Between some of the issues I’ve been having with the mozzarella and the lengthy aging process before knowing whether your cheese- or even the recipe you’re trying is successful- I was nervous and hesitant to delve into hard cheese-making. Until I tried Farmhouse Cheddar Cheese. My husband pushed me off the cliff and forced me to find a recipe and I’m so glad he did!
And really, it was time. By then I had already been making mozzarella, cream cheese, ricotta cheese, cottage cheese, and more. I had to bite the bullet, get over my fears, and try making a hard cheese.
I chose to make Farmhouse Cheddar Cheese because you get results in less than a week instead of months. That alleviated a huge source of anxiety for me! Since there wasn’t time to get Home Cheese Making from the library and I couldn’t see the whole recipe through Amazon preview, I compared notes with that snapshot of the recipe and the recipe posted on Leeners and combined the two into what you see below.
While I’m not very good at describing the nuances of the cheese, we all enjoyed the flavor of this Farmhouse Cheddar Cheese.

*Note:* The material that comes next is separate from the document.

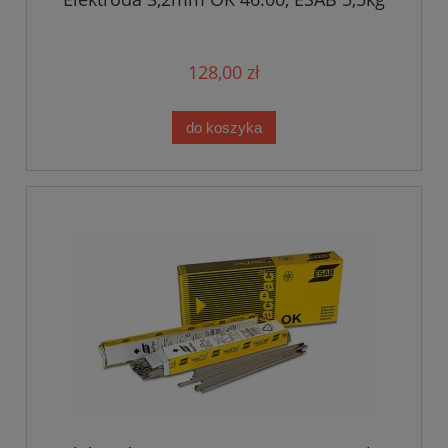
128,00 zł
do koszyka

It makes an excellent grilled cheese sandwich or better yet toasted ham & cheese. It reminded me of the toasted cheese I made as a child with mild Brick cheese. (Also called Farmer’s Cheese.) It definitely didn’t have as sharp a flavor as even the mild cheddar cheese.
Overall, I thought it was just as easy to make as Traditional Homemade Mozzarella Cheese. It just takes longer. Most of the work is done in just a minute here and there.
I want to point out that I make this cheese with raw milk from our Jersey cow, Holly. Though I haven’t tried making it with any sort of pasteurized milk, I don’t see why it wouldn’t work. But UHT (Ultra-High-Temperature) pasteurized milk does not work. (I’ve seen myself to be true in the case of ricotta cheese. The curds are smaller than a seed of grass and don’t cling together at all.)
If you’re nervous about diving into hard cheeses, check out Craftsy’s Artisan cheese course where they’ll walk you through making cheddar cheese (along with mozzarella and chèvre!) It’s sure to be a confidence builder!
You might also wanna check out other related topics like How to Make Mesophilic Starter Culture for Cheesemaking, How to Naturally Wax Cheese with Beeswax, and Essential Guide To Raw Milk (Plus 115 Recipes).
Suggested Read: Are There GMO’s in Cheese?
Farmhouse Cheddar Cheese RecipePrint
- Combine the milk and calcium chloride in a large stock pot.
- Heat to 90 degrees stirring.
- Add mesophilic culture cubes, cover & ripen for 45 minutes.
- Add the rennet, stirring up & down gently for 1 minute. Cover & allow to sit at 90 degrees for 30 minutes, until a clean break forms.
- Cut the curds to ½ ”, rest them to heal for 5 minutes.
- Indirectly heat the curds to 100 degrees at the rate of 2 degrees/ 5 minutes (about 30 minutes) by placing the pot in a sink of 110 degree water. Stir every 5 minutes. (Maybe 45 minutes.)
- Hold the temperature at 100 degrees for 5 minutes.
- Pour the curds and whey into a cheesecloth lined colander. Allow the whey to drain for 1 hour.
- Break the curds apart with your fingers. Mix in the salt, 1 tablespoon at a time waiting for 1 minute between each addition.
- Place the curds in a cheesecloth lined press and press for 15 minutes at 4-5 pounds pressure.
- Remove cheese from press, remove cheesecloth. Put cheesecloth back in mold and return cheese to mold upside down. Press at 10-12 pounds pressure for 12 hours.
- Remove the cheese from the cheese press and unwrap
- Air dry for 1-3 days turning twice a day
- The cheese is ready when a butter colored rind develops & cheese is dry to touch.
- Unwaxed– refrigerate & eat within 2 weeks.
- Age– up to 3 months by wax sealing and storing 45-60 degrees.